From current stars of great television comedy to a man behind classic television comedies of the past, last week’s podcast highlights had them all and more. If you get tired of hearing about what makes good comedy and just want to listen to good comedy, there’s plenty for you too. And, if you’re in no mood to laugh at all, well you may want to just skip last week’s highlights completely.
Bullseye: Last week’s Bullseye came close to reaching podcast perfection. Host Jesse Thorn began the show with an interview of comedian and actor Keegan-Michael Key, whose television show Key & Peele is currently in its last season on Comedy Central. Key reflected on how his outsider status as a child and young adult influenced his comedy and discussed the very deliberate approach he and Jordan Peele have taken to creating a show that is constantly challenging viewers’ expectations. Tituss Burgess, who plays Titus Andromedon on the Netflix show Unbreakable Kimmy Schmidt, also joined Thorn last week to talk about the show and his own experience growing up different from those around him. Burgess also talks about how Kimmy Schmidt has changed his public wine ordering habits. If that wasn’t enough, Thorn ended the episode with an homage to one of the great Chevy Chase films of all time: Fletch. Come on guys! It’s all ball bearings nowadays!
Gratitude & Trust: Garry Marshall is a living television and movie legend, and he joined Gratitude and Trust last week to discuss his remarkable career with hosts Tracey Jackson and Paul Williams. Marshall covered seven decades of work, from his early days working on radio while stationed with the Army in Korea, to his hit television shows of the 70s and 80s, to his transition to film directing. Throughout, Marshall delighted Jackson and Williams with small stories from behind the scenes of his famous work, like the reason Happy Days spinoff Joanie Loves Chachi was so popular in South Korea (hint, Chachi means something entirely different in Korean). Seasoned podcast listeners will feel as though they’ve heard Marshall a hundred times before from Paul F. Tompkins’ impressions on shows like the Pod F. Tompkast and Comedy Bang! Bang!, but the real man proved no less entertaining.
Improv 4 Humans: Matt Besser celebrated the 200th episode of his podcast with three of the earliest guest improvisers from his show: Andy Daly, Brett Gelman and Sean Conroy. The group improvised scenes around Gelman’s inability to find a parking spot in the Earwolf parking lot, a patient visiting the lion-killing dentist after his return from Africa, and as usual, a number of scenes based on crap on YouTube. Besser gets no love from his own network on his 200th, but you can show it by listening in to last week’s episode.
The Allusionist: Last Wednesday, Helen Zaltzman turned the focus of her linguistics podcast to word games. To understand what makes a good word game, Zaltzman interviewed game inventor and founder of Oxford Games, Leslie Scott. Scott talked about the necessity for competition in any good game as well as the importance and particular difficulty of naming a game. She also talked specifically about Jenga, her most famous game, the Swahili origins of its name and how Hasbro wanted to change the name to something more pragmatic for the U.S. market. Luckily, Scott won out.

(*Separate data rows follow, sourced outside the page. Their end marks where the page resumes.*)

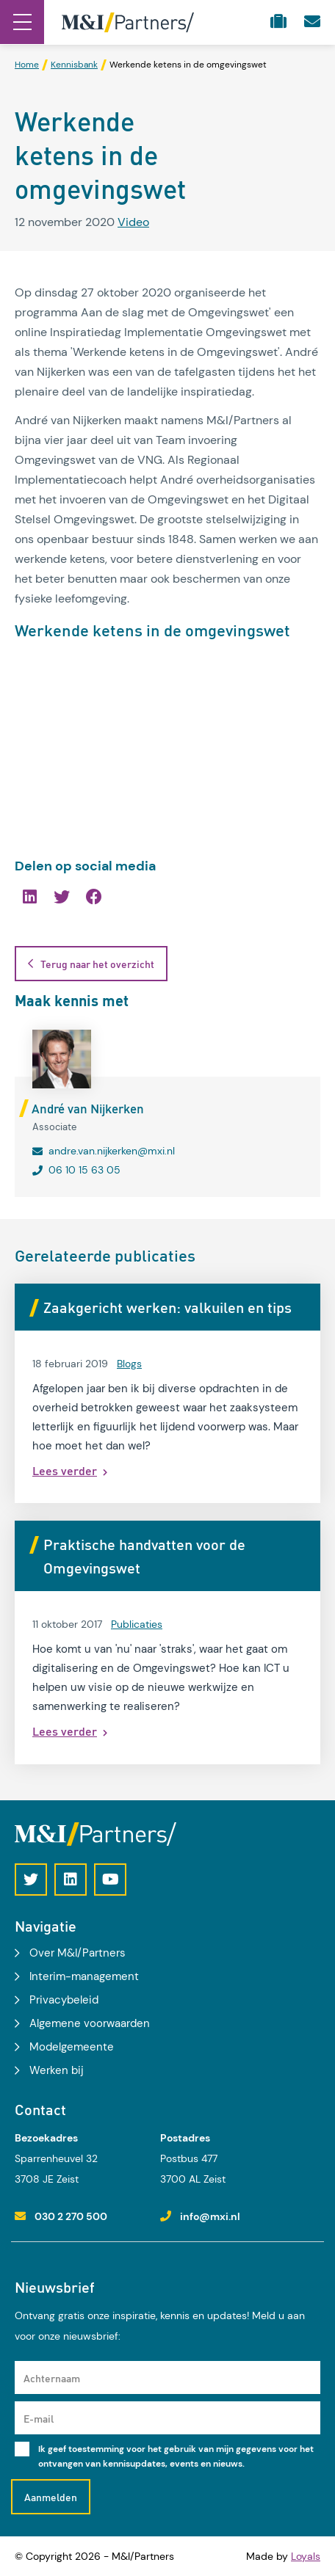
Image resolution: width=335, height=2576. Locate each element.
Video (133, 222)
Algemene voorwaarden (89, 2023)
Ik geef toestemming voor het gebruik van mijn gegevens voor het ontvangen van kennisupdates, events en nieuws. (176, 2456)
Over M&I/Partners (77, 1953)
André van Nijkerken (88, 1108)
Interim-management (84, 1976)
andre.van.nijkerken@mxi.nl (111, 1150)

Road Work: Dan Benjamin added yet another podcast to his long resume with last week’s release of Road Work. Benjamin is joined on the podcast by musician and podcast veteran in his own right, John Roderick. The two kicked off their new show with discussions of Roderick’s theories on red lights and democracy, Benjamin’s rather detailed instructions for making the perfect scrambled eggs, and a debate about a thing called a Fluffernutter, which Roderick described as “Elvis food.”